◆ **What the task requires**:
Which of the lines in the listing that follows hold "我的共享"? Pull each one out.

◆ **Data supplied**:

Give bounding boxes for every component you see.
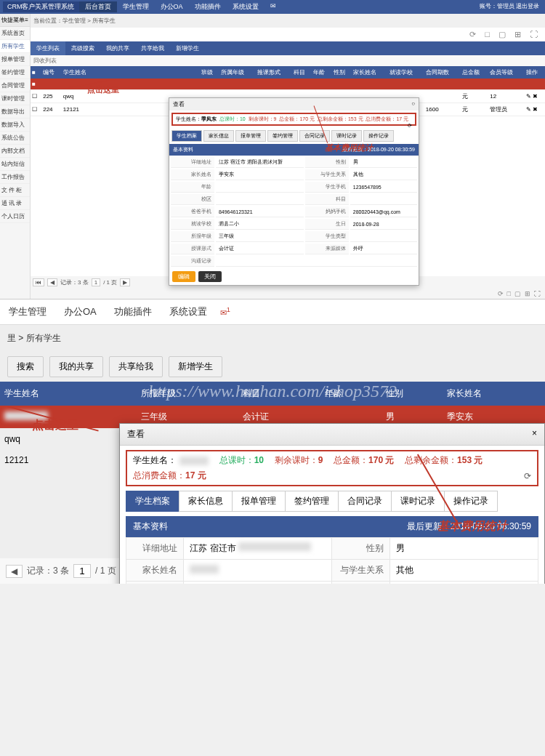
nav-students[interactable]: 学生管理: [0, 299, 55, 324]
col[interactable]: 科目: [238, 382, 320, 406]
student-modal: 查看○ 学生姓名：季凤东 总课时：10 剩余课时：9 总金额：170 元 总剩余…: [169, 97, 419, 286]
nav: 学生管理 办公OA 功能插件 系统设置 ✉1: [0, 299, 545, 325]
breadcrumb: 里 > 所有学生: [0, 325, 545, 352]
delete-icon[interactable]: ✖: [533, 106, 538, 113]
sidebar-item[interactable]: 签约管理: [0, 66, 30, 79]
mail-icon[interactable]: ✉: [265, 1, 282, 12]
main-panel: 当前位置：学生管理 > 所有学生 ⟳ □ ▢ ⊞ ⛶ 学生列表 高级搜索 我的共…: [31, 14, 545, 299]
col[interactable]: 学生姓名: [62, 66, 98, 79]
mtab-ops[interactable]: 操作记录: [363, 130, 394, 142]
col[interactable]: 合同期数: [424, 66, 461, 79]
edit-button[interactable]: 编辑: [172, 271, 195, 282]
nav-settings[interactable]: 系统设置: [161, 299, 216, 324]
sidebar-item[interactable]: 个人日历: [0, 210, 30, 223]
edit-icon[interactable]: ✎: [526, 106, 531, 113]
refresh-icon[interactable]: ⟳: [469, 30, 476, 39]
tool-icon[interactable]: □: [485, 30, 490, 39]
sidebar-item[interactable]: 站内短信: [0, 158, 30, 171]
refresh-icon[interactable]: ⟳: [408, 123, 412, 129]
refresh-icon[interactable]: ⟳: [524, 471, 531, 481]
sidebar-item[interactable]: 所有学生: [0, 40, 30, 53]
col[interactable]: 年龄: [320, 382, 382, 406]
sidebar-item[interactable]: 系统首页: [0, 27, 30, 40]
pager-page-input[interactable]: [73, 564, 91, 578]
sidebar-item[interactable]: 数据导出: [0, 105, 30, 118]
col[interactable]: 所报年级: [137, 382, 239, 406]
col[interactable]: 性别: [382, 382, 443, 406]
mtab-contract[interactable]: 合同记录: [338, 491, 392, 512]
col[interactable]: 就读学校: [388, 66, 424, 79]
user-info[interactable]: 账号：管理员 退出登录: [477, 1, 542, 12]
tab-myshare[interactable]: 我的共享: [100, 41, 135, 55]
nav-plugins[interactable]: 功能插件: [105, 299, 161, 324]
col[interactable]: 所属年级: [219, 66, 256, 79]
delete-icon[interactable]: ✖: [533, 93, 538, 100]
collapse-icon[interactable]: ≡: [25, 17, 28, 23]
nav-oa[interactable]: 办公OA: [155, 1, 189, 12]
sidebar-title: 快捷菜单≡: [0, 14, 30, 27]
sidebar-item[interactable]: 系统公告: [0, 132, 30, 145]
breadcrumb: 当前位置：学生管理 > 所有学生: [31, 14, 545, 28]
col[interactable]: 家长姓名: [352, 66, 388, 79]
col[interactable]: 学生姓名: [0, 382, 137, 406]
col[interactable]: 班级: [200, 66, 220, 79]
sidebar-item[interactable]: 内部文档: [0, 145, 30, 158]
nav-settings[interactable]: 系统设置: [227, 1, 265, 12]
nav-plugins[interactable]: 功能插件: [189, 1, 227, 12]
nav-students[interactable]: 学生管理: [117, 1, 155, 12]
sidebar-item[interactable]: 通 讯 录: [0, 197, 30, 210]
sidebar-item[interactable]: 工作报告: [0, 171, 30, 184]
mtab-ops[interactable]: 操作记录: [444, 491, 498, 512]
sidebar-item[interactable]: 报单管理: [0, 53, 30, 66]
btn-myshare[interactable]: 我的共享: [49, 356, 103, 377]
close-button[interactable]: 关闭: [198, 271, 222, 282]
pager-prev[interactable]: ◀: [6, 565, 23, 578]
tab-shared[interactable]: 共享给我: [135, 41, 170, 55]
close-icon[interactable]: ○: [411, 100, 415, 108]
sidebar-item[interactable]: 课时管理: [0, 92, 30, 105]
mtab-lesson[interactable]: 课时记录: [391, 491, 445, 512]
col[interactable]: 年龄: [312, 66, 332, 79]
tool-icon[interactable]: ▢: [498, 30, 506, 39]
toolbar-icons: ⟳ □ ▢ ⊞ ⛶: [31, 28, 545, 41]
pager-prev[interactable]: ◀: [47, 278, 57, 286]
mtab-order[interactable]: 报单管理: [235, 130, 266, 142]
tab-search[interactable]: 高级搜索: [65, 41, 100, 55]
col[interactable]: 推课形式: [256, 66, 292, 79]
col[interactable]: 家长姓名: [443, 382, 545, 406]
mtab-order[interactable]: 报单管理: [232, 491, 286, 512]
mtab-parent[interactable]: 家长信息: [179, 491, 233, 512]
col[interactable]: 总金额: [461, 66, 489, 79]
mtab-sign[interactable]: 签约管理: [267, 130, 298, 142]
close-icon[interactable]: ×: [532, 428, 537, 441]
tab-new[interactable]: 新增学生: [170, 41, 205, 55]
pager-next[interactable]: ▶: [120, 278, 130, 286]
mtab-parent[interactable]: 家长信息: [203, 130, 234, 142]
mail-icon[interactable]: ✉1: [220, 306, 230, 318]
mtab-lesson[interactable]: 课时记录: [331, 130, 362, 142]
col[interactable]: 性别: [332, 66, 352, 79]
nav-home[interactable]: 后台首页: [79, 1, 117, 12]
pager-first[interactable]: ⏮: [33, 278, 44, 286]
col[interactable]: 操作: [525, 66, 545, 79]
mtab-profile[interactable]: 学生档案: [126, 491, 179, 512]
col[interactable]: 编号: [41, 66, 62, 79]
tool-icon[interactable]: ⛶: [530, 30, 538, 39]
sidebar-item[interactable]: 合同管理: [0, 79, 30, 92]
toolbar[interactable]: 回收列表: [31, 55, 545, 66]
btn-shared[interactable]: 共享给我: [109, 356, 163, 377]
footer-icons: ⟳ □ ▢ ⊞ ⛶: [31, 289, 545, 299]
col-check[interactable]: ■: [31, 66, 41, 79]
btn-new[interactable]: 新增学生: [169, 356, 222, 377]
mtab-profile[interactable]: 学生档案: [171, 130, 202, 142]
tab-list[interactable]: 学生列表: [31, 41, 65, 55]
btn-search[interactable]: 搜索: [7, 356, 44, 377]
sidebar-item[interactable]: 文 件 柜: [0, 184, 30, 197]
sidebar-item[interactable]: 数据导入: [0, 118, 30, 132]
mtab-sign[interactable]: 签约管理: [285, 491, 339, 512]
tool-icon[interactable]: ⊞: [514, 30, 521, 39]
edit-icon[interactable]: ✎: [526, 93, 531, 100]
col[interactable]: 会员等级: [488, 66, 525, 79]
col[interactable]: 科目: [292, 66, 312, 79]
nav-oa[interactable]: 办公OA: [55, 299, 105, 324]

◆ **Response to the exercise**:
tab-myshare[interactable]: 我的共享: [100, 41, 135, 55]
btn-myshare[interactable]: 我的共享: [49, 356, 103, 377]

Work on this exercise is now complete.